Merck setzt auf organische Dioden für Fernseher
28.11.2012 -
Organische Leuchtdioden für ultradünne TV-Flachbildschirme sollen der Chemiesparte von Merck in den nächsten Jahren kräftig Schub verleihen. Sind TV-Geräte auf Basis der organischen Materialien erst massentauglich, will das Darmstädter Pharma- und Spezialchemieunternehmen im OLED-Geschäft ganz vorne mitspielen. "Unser Ziel ist ganz klar, dass wir zu den Gewinnern gehören und am Ende zu einem führenden OLED-Anbieter werden", sagte der Chef der Merck-Chemiesparte, Dr. Bernd Reckmann. Organische Leuchtdioden (OLEDs) erlauben ultradünne und Energie sparende Bildschirme mit noch brillanter leuchtenden Farben als bei Flüssigkristall-Bildschirmen. Manche Experten erwarten, dass TV-Flachbildschirme auf OLED-Basis einmal die Geräte mit Flüssigkristallen ablösen werden. Seit langem ist bekannt, dass einige organische Moleküle elektrische Energie in Licht verwandeln können. Doch erst seit kurzem sind die komplexen Herstellverfahren so weit, dass OLEDs abseits von kleineren Displays wie in Mobiltelefonen auch für TV-Flachbildschirme nutzbar werden. Anfangs habe Merck OLEDs nur als Option gesehen, sagte Reckmann. "Wir sind aber seit längerem davon überzeugt, dass OLED ein Geschäft werden wird und auch für uns ein attraktives Geschäft werden kann", sagte der Manager. Merck konzentriere sich wesentlich stärker darauf. "Wir arbeiten an der OLED-Entwicklung mit mehr als 100 Mitarbeitern - hauptsächlich in der Forschung - mit steigender Tendenz auf internationaler Basis", sagte Reckmann. Merck baue seine Aktivitäten mit Anwendungslaboren in der Nähe seiner asiatischen Kunden aus. "Es ist ein sehr signifikantes Investment."
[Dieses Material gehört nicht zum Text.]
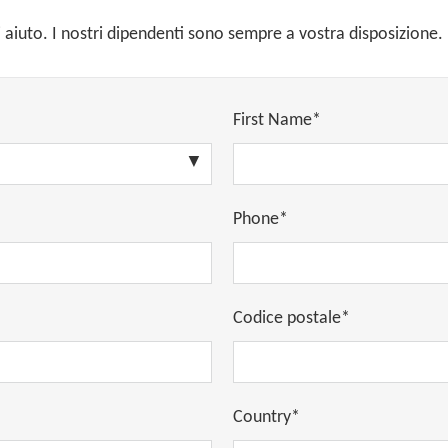
aiuto. I nostri dipendenti sono sempre a vostra disposizione.
First Name*
Phone*
Codice postale*
Country*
Fernseherhersteller aus Fernost wie Sony, Panasonic aus Japan sowie ihre koreanischen Rivalen Samsung Electronics und LG Electronics bringen sich bereits in Stellung, um bald in der Lage zu sein, erschwingliche OLED-Fernseher in Massenproduktion auf den Markt zu werfen. "Wir gehen davon aus, dass es wahrscheinlich im nächsten Jahr mit hochpreisigen OLED-TVs beginnt", schätzt Reckmann. Dann seien Verkaufszahlen im tausender Bereich möglich. "Die allgemeine Erwartung ist heute, dass man um 2017, 2018 herum einen signifikanten TV-Anteil bei OLED erwarten kann in der Größenordnung von 8, 10 oder 12 %", sagte Reckmann. Der Flachbildschirm-Hersteller LG Display erwartet, dass OLED-TV-Geräte für die Verbraucher dann attraktiv werden, wenn die Preise auf das 1,3- bis 1,4-fache herkömmlicher Flüssigkristall-TV-Geräte purzeln. Für den 55-Zoll-OLED-Fernseher von Samsung, der jüngst auf der Berliner Branchenmesse IFA vorgestellt wurde, sind noch Preise um 10.000 US-$ im Gespräch. Nach der Schätzung des Chemiemanagers werden selbst dann immer noch rund 90 % der Bildschirme solche mit Flüssigkristallen sein. "Daher sind wir auch extrem zuversichtlich für das Flüssigkristallgeschäft im laufenden Jahrzehnt", sagte Reckmann. Im Geschäft mit den Kristallen, die auch in Laptops und Handy-Displays zum Einsatz kommen, ist Merck seit vielen Jahren der Marktführer, zum Teil mit hohen Margen. 2011 lag die operative Rendite bei 45,9 % . Zuletzt hatte die Konkurrenz durch Chisso und DIC Corp aus Japan aber zugenommen. Daher ist es für Merck wichtig, auch in der neuen OLED-Technologie vorne mit dabei zu sein. Reckmann vergleicht die aktuelle Situation bei den OLEDs mit den Anfängen des Flüssigkristallgeschäfts in den 70 Jahren, als sich rund 20 Firmen in dem Feld tummelten. Davon setzten sich neben Merck nur einige wenige durch. "Jetzt gibt es etwa 30 Firmen, die auf dem OLED-Feld aktiv sind," sagte Reckmann.